Typical video content is usually in the 1.2-1.4 system gamma and assumes a
surround illumination of 5-10% of peak white. I assume that the change in
system gamma is something that is part of the color profiles and used in the
color management routines.
For small changes in the system gamma you can get away with changing the 1D
LUT’s, but this will cause some hue shifts. To do it correctly requires a 3D
LUT or specialized hardware.
Finally, note that the EOTF is not the same as the inverse of the OETF. You
need to find the standard for the EOTF. Almost always (except for DICOM and
HDR), the EOTF is a simple gamma function.
On Jan 22, 2020, at 1:04 PM, <graxx@xxxxxxxxxxxx> <graxx@xxxxxxxxxxxx> wrote:
I stumbled on an article on DICOM, here :
http://umich.edu/~ners580/ners-bioe_481/lectures/pdfs/2008-06-JCI_Fetterly-grayscaleLCD.pdf
<http://umich.edu/~ners580/ners-bioe_481/lectures/pdfs/2008-06-JCI_Fetterly-grayscaleLCD.pdf>
It’s quite impressive, technically. Especially the part regarding “allocating
the available JNDs” to the 8-bit 256 “drive levels”. The way I understand it,
the idea is to make each of the 256 levels result in a “constant” JND.

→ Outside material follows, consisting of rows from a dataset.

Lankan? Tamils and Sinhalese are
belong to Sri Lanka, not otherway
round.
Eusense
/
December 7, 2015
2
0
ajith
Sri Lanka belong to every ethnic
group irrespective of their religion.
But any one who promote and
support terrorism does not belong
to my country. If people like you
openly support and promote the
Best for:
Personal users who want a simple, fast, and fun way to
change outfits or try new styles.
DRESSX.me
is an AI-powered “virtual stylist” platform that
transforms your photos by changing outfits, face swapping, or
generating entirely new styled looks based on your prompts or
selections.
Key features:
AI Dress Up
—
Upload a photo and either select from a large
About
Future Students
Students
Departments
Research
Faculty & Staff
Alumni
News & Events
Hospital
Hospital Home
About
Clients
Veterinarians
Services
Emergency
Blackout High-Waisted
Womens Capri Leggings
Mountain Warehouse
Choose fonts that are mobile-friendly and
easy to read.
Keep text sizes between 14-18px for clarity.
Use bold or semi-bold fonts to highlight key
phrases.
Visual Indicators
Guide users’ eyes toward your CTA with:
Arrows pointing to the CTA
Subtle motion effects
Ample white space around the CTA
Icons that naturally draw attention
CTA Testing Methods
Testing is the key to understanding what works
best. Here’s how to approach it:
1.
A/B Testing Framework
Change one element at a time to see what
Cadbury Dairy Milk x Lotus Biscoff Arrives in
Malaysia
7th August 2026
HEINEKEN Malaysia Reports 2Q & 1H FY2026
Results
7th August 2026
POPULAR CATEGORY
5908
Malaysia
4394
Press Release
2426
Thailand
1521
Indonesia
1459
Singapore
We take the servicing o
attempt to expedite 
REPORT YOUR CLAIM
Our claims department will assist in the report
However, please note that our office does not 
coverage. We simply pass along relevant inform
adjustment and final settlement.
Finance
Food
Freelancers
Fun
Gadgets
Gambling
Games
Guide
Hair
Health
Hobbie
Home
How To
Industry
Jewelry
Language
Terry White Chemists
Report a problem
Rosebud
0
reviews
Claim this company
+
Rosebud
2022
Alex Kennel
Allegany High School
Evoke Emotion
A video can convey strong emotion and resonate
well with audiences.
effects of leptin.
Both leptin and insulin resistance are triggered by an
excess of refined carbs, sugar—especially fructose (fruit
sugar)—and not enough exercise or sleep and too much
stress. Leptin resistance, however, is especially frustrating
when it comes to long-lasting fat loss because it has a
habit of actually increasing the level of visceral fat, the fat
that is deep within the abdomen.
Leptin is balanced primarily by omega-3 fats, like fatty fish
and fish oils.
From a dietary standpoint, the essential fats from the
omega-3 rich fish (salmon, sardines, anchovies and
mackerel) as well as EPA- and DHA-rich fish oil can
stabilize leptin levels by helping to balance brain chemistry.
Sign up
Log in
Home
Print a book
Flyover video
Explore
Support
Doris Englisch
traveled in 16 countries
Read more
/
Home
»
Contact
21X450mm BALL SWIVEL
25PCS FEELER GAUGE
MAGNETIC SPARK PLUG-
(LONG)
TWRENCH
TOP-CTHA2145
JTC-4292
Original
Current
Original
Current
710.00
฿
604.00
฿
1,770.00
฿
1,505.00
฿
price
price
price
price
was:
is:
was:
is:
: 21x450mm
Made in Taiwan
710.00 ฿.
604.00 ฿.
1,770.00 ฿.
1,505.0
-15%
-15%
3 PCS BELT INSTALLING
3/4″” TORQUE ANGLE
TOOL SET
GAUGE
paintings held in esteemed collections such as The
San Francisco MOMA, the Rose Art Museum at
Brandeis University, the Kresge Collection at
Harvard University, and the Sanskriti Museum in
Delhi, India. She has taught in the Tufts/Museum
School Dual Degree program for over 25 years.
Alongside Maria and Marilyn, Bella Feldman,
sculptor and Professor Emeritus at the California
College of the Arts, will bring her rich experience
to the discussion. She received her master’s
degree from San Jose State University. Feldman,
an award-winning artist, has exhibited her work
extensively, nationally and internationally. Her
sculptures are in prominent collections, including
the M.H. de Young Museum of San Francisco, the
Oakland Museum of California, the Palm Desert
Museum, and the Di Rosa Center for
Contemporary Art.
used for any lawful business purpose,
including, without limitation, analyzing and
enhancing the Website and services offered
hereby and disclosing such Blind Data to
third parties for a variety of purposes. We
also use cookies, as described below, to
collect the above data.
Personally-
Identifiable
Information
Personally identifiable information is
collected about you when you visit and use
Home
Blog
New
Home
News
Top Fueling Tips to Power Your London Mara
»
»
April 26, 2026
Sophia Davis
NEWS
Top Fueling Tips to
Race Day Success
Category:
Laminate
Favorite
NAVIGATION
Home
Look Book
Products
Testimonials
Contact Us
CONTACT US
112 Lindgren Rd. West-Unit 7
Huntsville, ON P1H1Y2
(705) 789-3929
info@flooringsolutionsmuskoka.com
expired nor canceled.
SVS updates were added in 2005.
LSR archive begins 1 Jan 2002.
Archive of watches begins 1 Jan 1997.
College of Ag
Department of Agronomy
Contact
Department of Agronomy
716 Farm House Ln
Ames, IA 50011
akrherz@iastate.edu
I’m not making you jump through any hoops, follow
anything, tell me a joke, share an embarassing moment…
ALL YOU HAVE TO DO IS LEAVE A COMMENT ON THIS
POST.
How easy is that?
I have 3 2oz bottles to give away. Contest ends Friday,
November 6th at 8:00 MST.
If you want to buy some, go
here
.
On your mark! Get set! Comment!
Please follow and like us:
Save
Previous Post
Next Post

I’m not about to embark into DICOM-calibrating my monitor but I though it
“confirmed” some of my own intuition on the subject. So, instead of using a
JND, why not use a unit of L* value? So, if my monitor is set for, say, 100
cd/m2 at maximum, and, assume perfect 0 at RGB = 0,0,0 (to simplify
discussions), then the “task” of calibration becomes one of dividing the
available Lightness range (100 units) over the 8-bit available “calibration
slots”, such that 100 divided by 256 is equal to 0.39 L* level? (I’m not
trying to make things more complex than they need to be – believe me) 0.39 is
an odd value (I still have to wrap my head around the implication) but what
if the monitor Max Luminance would be set to 256 cd/m2? Then, the task of
calibration, using that approach, would simply be one of making sure that I
there is exactly *one* Delta L increment between each point of the 8-bit
video LUT/ramp in the video card?
I hate to think out loud like that…
/ Roger